## What to work on
Please take the records that follow and repeat exactly the lines starting with the line with "Ich erkläre nur, warum" and going on through the line with "1und1 Glasfaser 1000".

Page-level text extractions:
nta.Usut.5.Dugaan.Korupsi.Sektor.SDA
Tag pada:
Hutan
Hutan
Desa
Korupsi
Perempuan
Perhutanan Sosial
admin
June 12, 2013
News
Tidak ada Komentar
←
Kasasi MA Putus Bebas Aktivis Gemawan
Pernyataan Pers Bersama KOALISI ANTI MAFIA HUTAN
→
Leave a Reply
* * *
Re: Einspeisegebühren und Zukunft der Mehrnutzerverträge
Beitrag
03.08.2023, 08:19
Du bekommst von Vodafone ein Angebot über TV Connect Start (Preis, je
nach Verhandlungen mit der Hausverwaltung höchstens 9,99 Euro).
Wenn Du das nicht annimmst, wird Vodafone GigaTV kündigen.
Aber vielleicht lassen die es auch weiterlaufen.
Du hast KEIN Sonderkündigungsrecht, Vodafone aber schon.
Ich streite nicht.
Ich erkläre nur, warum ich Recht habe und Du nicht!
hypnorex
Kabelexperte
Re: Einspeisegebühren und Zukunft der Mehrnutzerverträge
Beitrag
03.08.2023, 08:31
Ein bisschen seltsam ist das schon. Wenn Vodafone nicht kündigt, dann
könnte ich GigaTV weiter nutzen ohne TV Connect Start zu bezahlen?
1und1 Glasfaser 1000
* * *
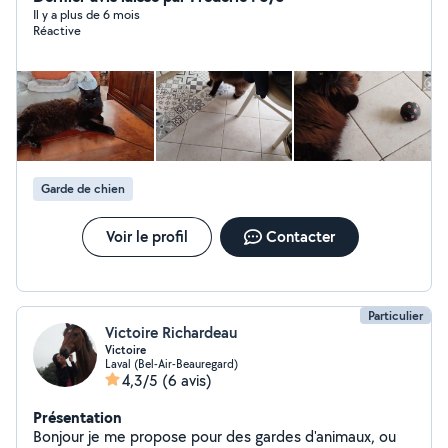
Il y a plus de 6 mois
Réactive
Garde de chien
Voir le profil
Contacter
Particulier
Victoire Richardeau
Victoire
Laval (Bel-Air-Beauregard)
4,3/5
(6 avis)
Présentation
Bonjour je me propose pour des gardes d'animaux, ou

## Completed task
Ich erkläre nur, warum ich Recht habe und Du nicht!
hypnorex
Kabelexperte
Re: Einspeisegebühren und Zukunft der Mehrnutzerverträge
Beitrag
03.08.2023, 08:31
Ein bisschen seltsam ist das schon. Wenn Vodafone nicht kündigt, dann
könnte ich GigaTV weiter nutzen ohne TV Connect Start zu bezahlen?
1und1 Glasfaser 1000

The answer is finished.